══ Record extracts

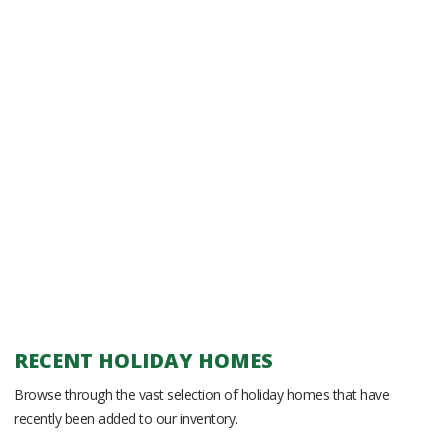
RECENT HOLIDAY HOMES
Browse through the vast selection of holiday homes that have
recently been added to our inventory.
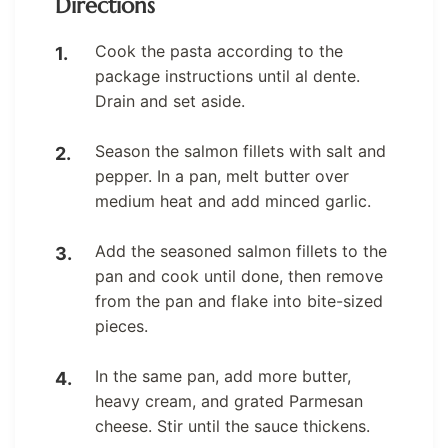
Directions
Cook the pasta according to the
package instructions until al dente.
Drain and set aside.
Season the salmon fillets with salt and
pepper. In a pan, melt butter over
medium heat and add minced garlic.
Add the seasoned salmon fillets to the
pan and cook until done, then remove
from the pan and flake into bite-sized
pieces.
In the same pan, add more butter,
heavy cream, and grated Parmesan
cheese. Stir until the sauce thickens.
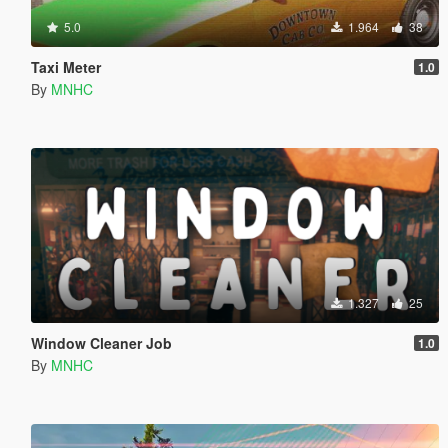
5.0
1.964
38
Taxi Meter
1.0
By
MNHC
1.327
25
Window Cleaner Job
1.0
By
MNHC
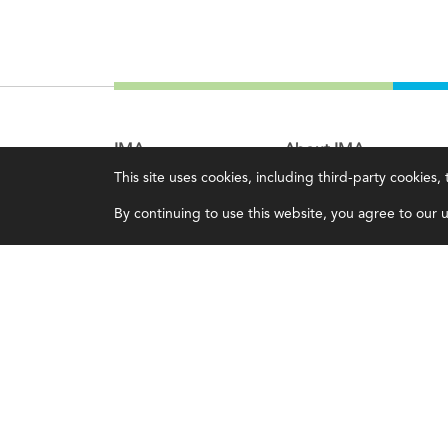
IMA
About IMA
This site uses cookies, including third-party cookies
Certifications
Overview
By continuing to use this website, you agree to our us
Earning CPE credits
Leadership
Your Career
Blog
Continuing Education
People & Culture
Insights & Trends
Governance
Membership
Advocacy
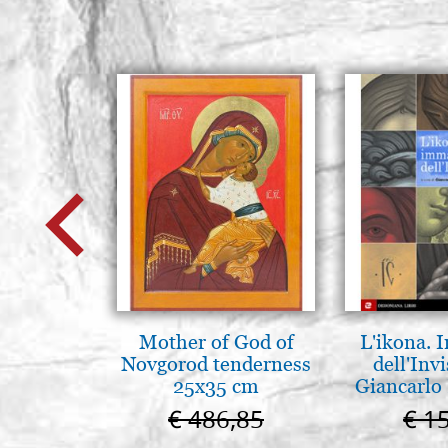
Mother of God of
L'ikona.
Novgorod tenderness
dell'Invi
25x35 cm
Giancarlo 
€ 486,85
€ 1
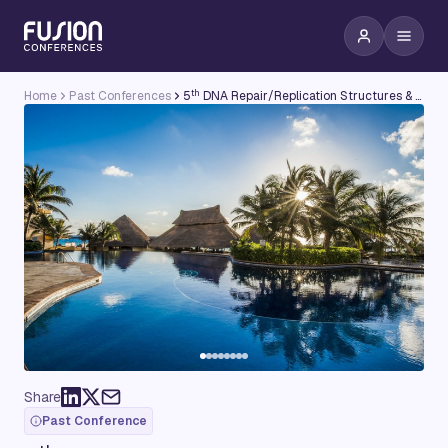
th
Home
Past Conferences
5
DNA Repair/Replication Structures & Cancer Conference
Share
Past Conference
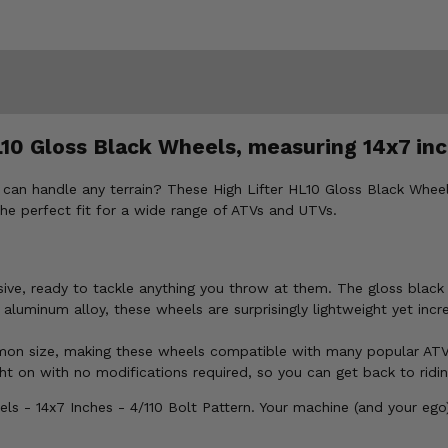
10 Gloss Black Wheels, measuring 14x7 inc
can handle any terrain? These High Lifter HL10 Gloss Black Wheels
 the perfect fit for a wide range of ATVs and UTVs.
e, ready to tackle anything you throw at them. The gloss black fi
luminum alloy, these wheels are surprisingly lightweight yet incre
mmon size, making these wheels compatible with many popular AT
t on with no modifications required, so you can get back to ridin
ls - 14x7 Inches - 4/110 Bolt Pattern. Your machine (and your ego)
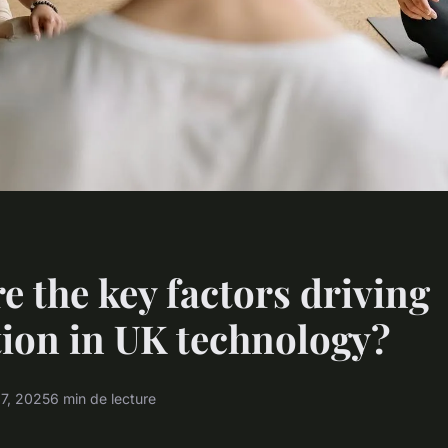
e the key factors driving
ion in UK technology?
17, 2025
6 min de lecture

════

Task to carry out — Show every line from the listing that contains "until".

Task solution —
package instructions until al dente.
pan and cook until done, then remove
cheese. Stir until the sauce thickens.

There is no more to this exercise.